Re: Documentation for Cross-Language Transforms

Posted by Alexey Romanenko <ar...@gmail.com>.
Great job, it should be very helpful for users! 

Just a minor note - it would be great to add an example of how to finally run a cross-language pipeline with Portable Runner since, iirc, it was supposed to pass some additional arguments, like “--experiments=beam_fn_api”.
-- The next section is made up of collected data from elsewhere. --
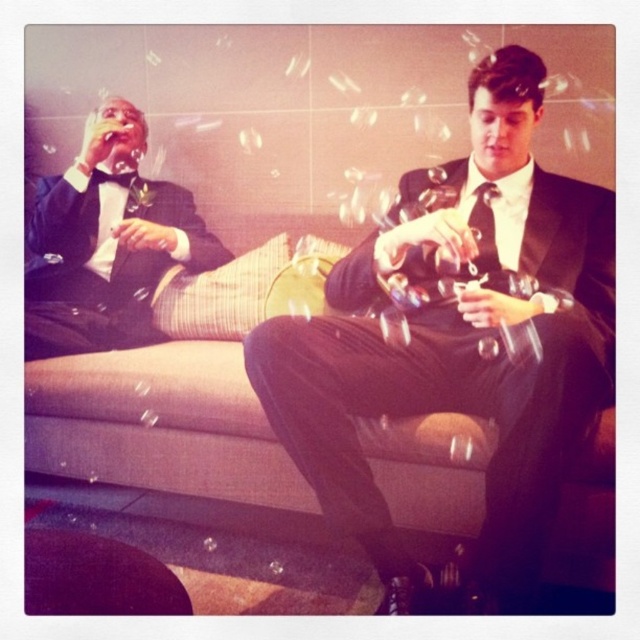 You are standing in the room and see the point marked at coordinates point (138,432). If you want to reach it without moving your feet, can you do so with your outstretched hand?

The point (138,432) is 5.12 feet away from the viewer. Since the average human arm length is about 2.5 feet, you cannot reach it without moving your feet. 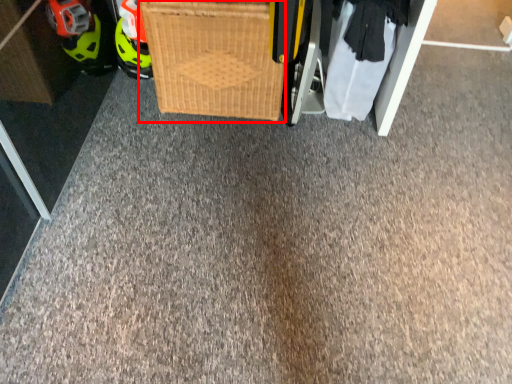 Question: Considering the relative positions of basket (annotated by the red box) and clothing in the image provided, where is basket (annotated by the red box) located with respect to the staircase?

Choices:
 (A) left
 (B) right

Answer: (A)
> On 21 Nov 2020, at 03:36, Chamikara Jayalath <ch...@google.com> wrote:
> 
> PR went in and documentation is live now: https://beam.apache.org/documentation/programming-guide/#mulit-language-pipelines <https://beam.apache.org/documentation/programming-guide/#mulit-language-pipelines>
> 
> Thanks,
> Cham
> 
> On Wed, Nov 18, 2020 at 10:05 AM Chamikara Jayalath <chamikara@google.com <ma...@google.com>> wrote:
> This was mentioned in a separate thread but thought it would be good to highlight here in case more folks wish to take a look before the PR is merged.
> 
> PR is https://github.com/apache/beam/pull/13317 <https://github.com/apache/beam/pull/13317>
> 
> Thanks,
> Cham
> 
> On Thu, Nov 12, 2020 at 1:17 PM Chamikara Jayalath <chamikara@google.com <ma...@google.com>> wrote:
> Seems like a good place to promote this PR that adds documentation for cross-language transforms :)
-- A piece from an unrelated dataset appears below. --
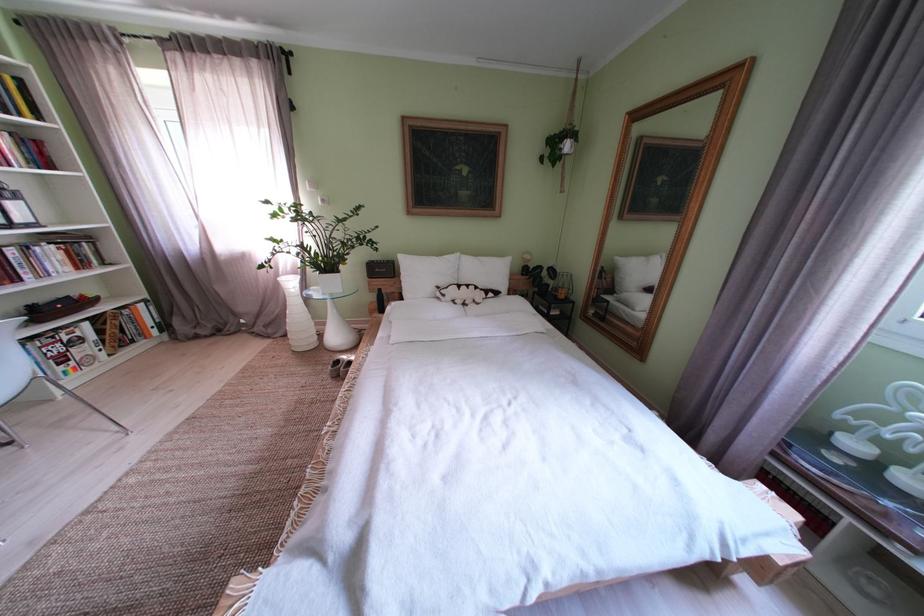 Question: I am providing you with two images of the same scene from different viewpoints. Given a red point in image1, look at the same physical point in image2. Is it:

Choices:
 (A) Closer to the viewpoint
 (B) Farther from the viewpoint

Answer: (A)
> https://github.com/apache/beam/pull/13317 <https://github.com/apache/beam/pull/13317>
> 
> This covers the following for both Java and Python SDKs.
> * Creating new cross-language transforms - primary audience will be transform authors who wish to make existing Java/Python transforms available to other SDKs.
> * Using cross-language transforms - primary audience will be pipeline authors that wish to use existing cross-language transforms with or without language specific wrappers.
> 
> Also this introduces the term "Multi-Language Pipelines" to denote pipelines that use cross-language transforms (and hence utilize more than one SDK language).
> 
> Thanks +Dave Wrede <ma...@google.com> for working on this.
> 
> - Cham
> 
> On Thu, Nov 12, 2020 at 4:56 AM Ismaël Mejía <iemejia@gmail.com <ma...@gmail.com>> wrote:
> I was not aware of these examples Brian, thanks for sharing. Maybe we should
> make these examples more discoverable on the website or as part of Beam's
> programming guide.
> 
> It would be nice to have an example of the opposite too, calling a Python
> transform from Java.
> 
> Additionally Java users who want to integrate python might be lost because
> External is NOT part of Beam's Java SDK (the transform is hidden inside of a
> different module core-construction-java), so it does not even appear in the
> website SDK javadoc.
> https://issues.apache.org/jira/browse/BEAM-8546 <https://issues.apache.org/jira/browse/BEAM-8546>
> 
> 
> On Wed, Nov 11, 2020 at 8:41 PM Brian Hulette <bhulette@google.com <ma...@google.com>> wrote:
> >
> > Hi Ke,
> >
> > A cross-language pipeline looks a lot like a pipeline written natively in one of the Beam SDKs, the difference is that some of the transforms in the pipeline may be "external transforms" that actually have implementations in a different language. There are a few examples in the beam repo that use Java transforms from Python pipelines:
> > - kafkataxi [1]: Uses Java's KafkaIO from Python
> > - wordcount_xlang_sql [2] and sql_taxi [3]: Use Java's SqlTransform from Python
> >
> > To create your own cross-language pipeline, you'll need to decide which SDK you want to use primarily, and then create an expansion service to expose the transforms you want to use from the other SDK (if one doesn't exist already).
> >
> > [1] https://github.com/apache/beam/tree/master/sdks/python/apache_beam/examples/kafkataxi <https://github.com/apache/beam/tree/master/sdks/python/apache_beam/examples/kafkataxi>
> > [2] https://github.com/apache/beam/blob/master/sdks/python/apache_beam/examples/wordcount_xlang_sql.py <https://github.com/apache/beam/blob/master/sdks/python/apache_beam/examples/wordcount_xlang_sql.py>
> > [3] https://github.com/apache/beam/blob/master/sdks/python/apache_beam/examples/sql_taxi.py <https://github.com/apache/beam/blob/master/sdks/python/apache_beam/examples/sql_taxi.py>
> >
> > On Wed, Nov 11, 2020 at 11:07 AM Ke Wu <ke.wu.cs@gmail.com <ma...@gmail.com>> wrote:
> >>
> >> Hello,
> >>
> >> Is there an example demonstrating how a cross language pipeline look like? e.g. a pipeline where it is composes of Java and Python code/transforms.
> >>
> >> Best,
> >> Ke